Diane was now feeling that she had a few skills that would at least surprise someone who thought she was a little dipshit officeworker who couldn’t fight her way out of a paper bag.
“I bet I could just add these to my yoga routine,” she said, smiling gratefully at Jeff.
“Bam,” said Jeff. “You’ve got it, Diane. You’re safe now. Why don’t you and I go out to eat?” He drew out his silvery smartphone and called up a map, then peered at Diane. “I’m visualizing you digging into some…falafel. With gelato for dessert. Yes? You know you want it. You gotta refuel after those killer kicks.”
“Sounds nice,” said Diane. “But don’t you have to stay here at the dojo?” This Jeff was cute, but maybe too needy and eager to please. And there was something else about him….
“I don’t actually work here,” said Jeff. “The boss lets me hang out if I work out with the clients. It’s like I work here, but I have my freedom, y’know? You go shower off, and I’ll meet you outside.”
Well, that was the something else. Did she want to get involved with another loser guy—a cute guy, okay?—but someone who had a smartphone, a lot of smooth talk, and still couldn’t even get hired by a dojo to chat up new customers?
“Oh, all right,” said Diane. It wasn’t like she had much of anything to do tonight. She’d broken up with her jerk of a boyfriend a couple days before.
Jeff was waiting in a slant of shade, tapping on his smartphone. It was the end of June, and the days were hot and long. Jeff looked at Diane and made a mystic pass with his hand. “You broke up with your boyfriend last week.”
She gave him a blank stare.
“And you’re pretty sure it was the right thing to do. The bastard.”
“You’re googling me?” said Diane. “And that stuff about Roger is
public
?”
“There are steps you could take to make your posts more private,” said Jeff. “I can help you finesse your web presence if you like. I
live
in the web.”
“What’s your actual job?” asked Diane.
“I surf the trends,” said Jeff, cracking a wily smile. “Public relations, advertising, social networking, investing, like that.”
“Do you have a web site?”
“I keep a low profile,” said Jeff.
“And you get paid?”
“Sometimes. Like—today I bought three hundred vintage Goob Dolls. They’re dropping in price, but slower than before. It’s what we call a second-order trend? I figure the dolls are bottoming out, and in a couple of days I’ll flip them for a tidy profit.”
“I always hated Goob Dolls when I was a kid,” said Diane. “Their noses are too snub, and I don’t like the way they look at me. Or their cozy little voices.”
“Yeah, yeah. But they’re big-time retro for kids under ten. Seven-year-old girls are going to be mad for them next week. Their parents will be desperate.”
“You’re gonna store three hundred of them and ship them back out? Won’t that eat up most of your profit?”

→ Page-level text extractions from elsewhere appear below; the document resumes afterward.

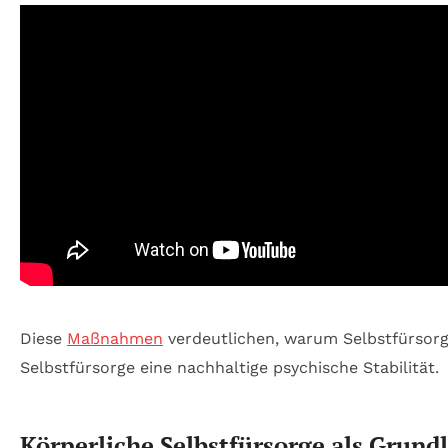
Diese
Maßnahmen
verdeutlichen, warum Selbstfürsorge
Selbstfürsorge eine nachhaltige psychische Stabilität.
Körperliche Selbstfürsorge als Grund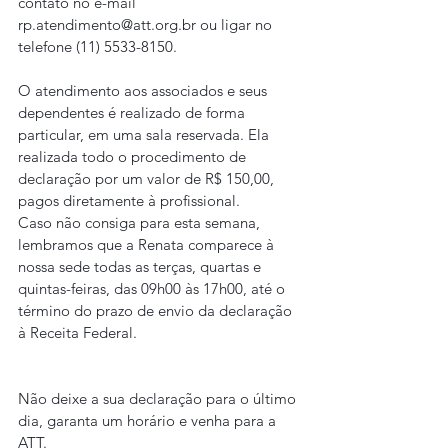
contato no e-mail 
rp.atendimento@att.org.br ou ligar no 
telefone (11) 5533-8150.
O atendimento aos associados e seus 
dependentes é realizado de forma 
particular, em uma sala reservada. Ela 
realizada todo o procedimento de 
declaração por um valor de R$ 150,00, 
pagos diretamente à profissional.
Caso não consiga para esta semana, 
lembramos que a Renata comparece à 
nossa sede todas as terças, quartas e 
quintas-feiras, das 09h00 às 17h00, até o 
término do prazo de envio da declaração 
à Receita Federal.
Não deixe a sua declaração para o último 
dia, garanta um horário e venha para a 
ATT.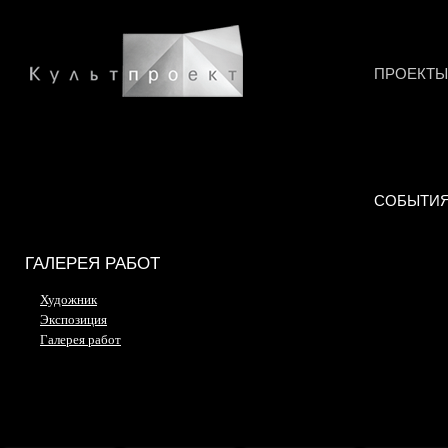
ПРОЕКТЫ
СОБЫТИ
ГАЛЕРЕЯ РАБОТ
Художник
Экспозиция
Галерея работ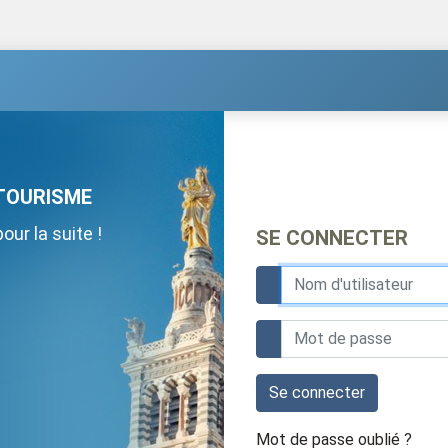
TOURISME
ur la suite !
SE CONNECTER
Se connecter
Mot de passe oublié ?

“I’m not a flea-market vendor, Diane,” said Jeff, taking a lofty tone. “I’m buying and selling Goob Doll
options
.”
Diane giggled. “The perfect gift for a loved one. A Goob Doll option. So where’s your car anyway?”
“Virtual as well,” said Jeff smoothly. “I’m riding with you. Lead the way.” He flung his arm forward dramatically. “You’re gonna love this falafel place, it’s Egyptian style. My phone says they use fava beans instead of garbanzos. And they have hieroglyphics on their walls. Don’t even ask about the gelato place next door to it. Om Mane Padme Yum #7. Camphor-flavored buffalo-milk junket. But, hey, tell me more about yourself. Where do you work?”
“You didn’t look that up yet? And my salary?”
“Let’s say I didn’t. Let’s say I’m a gentleman. Hey, nice wheels!”
“I’m a claim manager for an insurance company,” said Diane, unlocking her sporty coupe. “I ask people how they whiplashed their necks.” She made a face. “
Bo
-ring. I’m counting on you to be interesting, Jeff.”